Readings for the Fifteenth Sunday after Pentecost (Year A) Proper 18 – Track 2
This sermon was preached at Christ Episcopal Church in Eureka CA on Sunday September 10, 2023.
It’s good to be back indeed! After 15 consecutive Sundays away, it’s good to be back. One of my goals when I arrived here almost six years ago was for this congregation to experience a successful Sabbatical which includes the return of the rector after the Sabbatical, and that very important part of the goal is fulfilled today. As Jesus preached in his first sermon, “Today this is fulfilled in your hearing.” And this is no small feat. This accomplishment speaks to the health and vitality of this congregation and to the trust between us. Thank you for trusting me and thank you for deepening and strengthening my trust in you. Although the official Sabbatical is over, the overall Sabbatical experience continues as we reflect together on what we’ve learned and as we discern what God is now calling us to be. As the Sabbatical door is closing, we are invited to notice what windows are opening, what life-giving breeze is calling for our attention.
During the first several weeks of Sabbatical, we included in the weekly email updates videos of my teachings on the Hebrew alphabet and Psalm 119, which is read from each Wednesday in our Daily Office. This acrostic Psalm, I learned, is read from every day at Midday Prayer in the Anglican Church of Aotearoa, New Zealand and Polynesia. Their Midday Prayer service includes a portion from this Psalm for each day of the week. Three times a day at St. John’s College in Auckland, we would stop what we were doing whenever we heard the ringing of the church bell, and we’d gather in the chapel to pray. And at Midday Prayer on Mondays, we read the verses from Psalm 119 that we just read/sang this morning. (I wish I could take you all with me to that timber Gothic Revival chapel in Auckland.) The verse that I focused on in my teaching was verse 37, which the New Zealand prayer book translates in this way: “Turn away my eyes from vanity, and give me life in your Spirit” (Ps. 119:37).[1] And the heading given in the New Zealand prayer book for this eight-verse-long stanza of the psalm (which is 176 verses long altogether!) is “Desiring life in God’s Spirit.”[2] Now although I very much appreciate this title and translation (and I’m absolutely enamored with the New Zealand prayer book), I was disappointed to see that their prayer book fails to include any reference to the letters of the Hebrew alphabet, upon which the whole psalm is structured.[3] So I felt even more glad to be home when I saw in our bulletin this morning the proper Hebrew letter written above the psalm on page 11, right before the Latin title.[4] Thank you, Thomas! I did not tell him to do that.

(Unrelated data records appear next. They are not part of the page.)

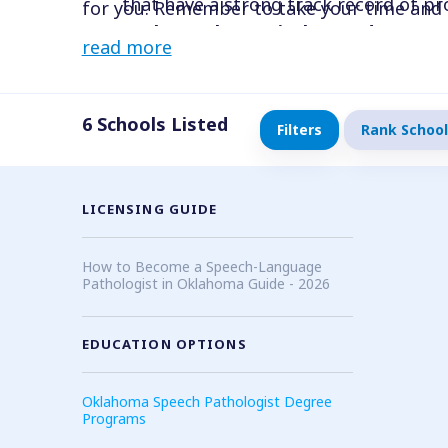
that have a strong track record of pr
for you. Remember to take your time and 
Evaluate the curriculum and course
with your professional goals and aspiratio
read more
sure they align with your interests 
specializations that interest you, an
Look for clinical opportunities
: Make
6
Schools Listed
Filters
Rank School
career goals. Look for programs that o
has strong connections with local clin
Consider cost and location
: Look fo
LICENSING GUIDE
Ensure that the program fits within y
How to Become a Speech-Language
Pathologist in Oklahoma Guide - 2026
EDUCATION OPTIONS
Oklahoma Speech Pathologist Degree
Programs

The Hebrew letter is written as “HE” and is pronounced “Hay.” It looks like a backwards lower case “r” with an extra vertical line. It is believed to be an ancient pictograph (or derived from an ancient pictograph) of a window. Remember every Hebrew letter has its own wisdom and power and personality. The wisdom of the letter HE teaches us that “when one door closes, another window opens.”[5] The letter HE invites us to turn our attention away from the closed doors in our lives and start looking at the open windows. So, what’s opening in your life? In our life together? Where are you noticing the flow of a life-giving breeze? The HE stanza in the psalm emphasizes this invitation when it says, in verse 37, “Turn my eyes from watching what is worthless [the closed doors] and give me life in your ways.” In other words, turn our attention away from our sense of scarcity and show us the gifts of abundance that are being offered every day, the joyful abundance that flows through our windows, so that we might be more “rooted in abundance.”[6]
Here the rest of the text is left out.